— Work instructions —
Set down every record below exactly as it stands, minus the pictures.

— Task inputs —
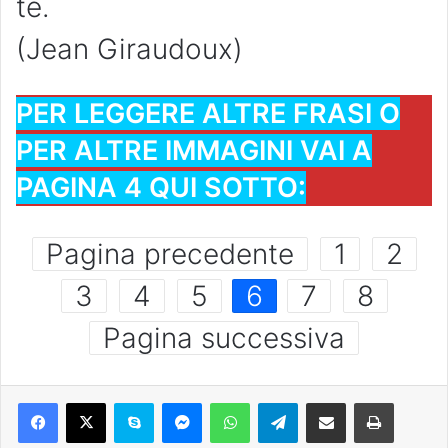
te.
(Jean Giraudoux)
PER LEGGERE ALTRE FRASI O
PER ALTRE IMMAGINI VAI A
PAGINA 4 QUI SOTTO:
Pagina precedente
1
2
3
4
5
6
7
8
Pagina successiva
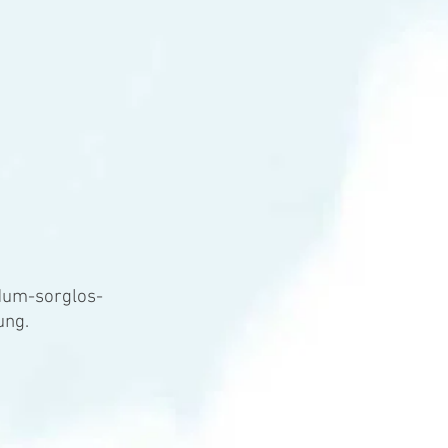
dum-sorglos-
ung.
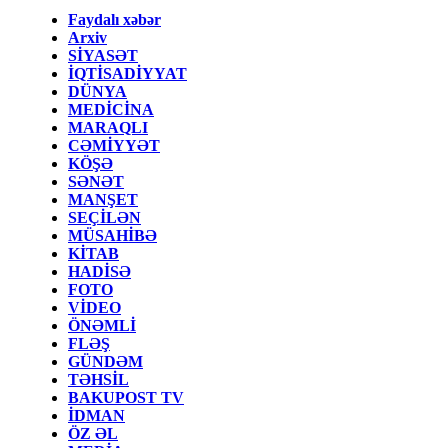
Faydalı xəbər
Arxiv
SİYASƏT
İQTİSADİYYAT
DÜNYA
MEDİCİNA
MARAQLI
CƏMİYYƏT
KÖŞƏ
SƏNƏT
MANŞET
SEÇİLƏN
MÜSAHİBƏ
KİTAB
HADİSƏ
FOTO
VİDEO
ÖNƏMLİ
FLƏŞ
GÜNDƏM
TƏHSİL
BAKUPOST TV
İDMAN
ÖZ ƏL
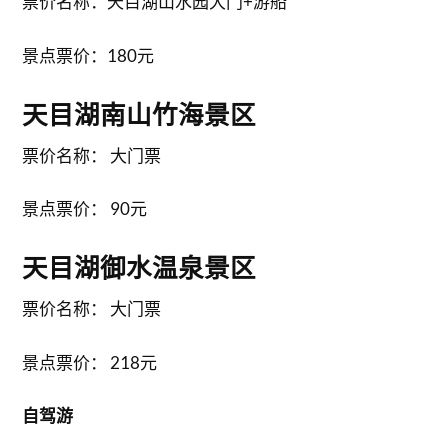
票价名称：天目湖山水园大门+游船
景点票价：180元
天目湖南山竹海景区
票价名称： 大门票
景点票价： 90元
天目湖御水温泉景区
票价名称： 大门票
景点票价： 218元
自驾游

— Exercise response —
te.
(Jean Giraudoux)
PER LEGGERE ALTRE FRASI O
PER ALTRE IMMAGINI VAI A
PAGINA 4 QUI SOTTO:
Pagina precedente
1
2
3
4
5
6
7
8
Pagina successiva
dum-sorglos-
ung.
Faydalı xəbər
Arxiv
SİYASƏT
İQTİSADİYYAT
DÜNYA
MEDİCİNA
MARAQLI
CƏMİYYƏT
KÖŞƏ
SƏNƏT
MANŞET
SEÇİLƏN
MÜSAHİBƏ
KİTAB
HADİSƏ
FOTO
VİDEO
ÖNƏMLİ
FLƏŞ
GÜNDƏM
TƏHSİL
BAKUPOST TV
İDMAN
ÖZ ƏL
票价名称：天目湖山水园大门+游船
景点票价：180元
天目湖南山竹海景区
票价名称： 大门票
景点票价： 90元
天目湖御水温泉景区
票价名称： 大门票
景点票价： 218元
自驾游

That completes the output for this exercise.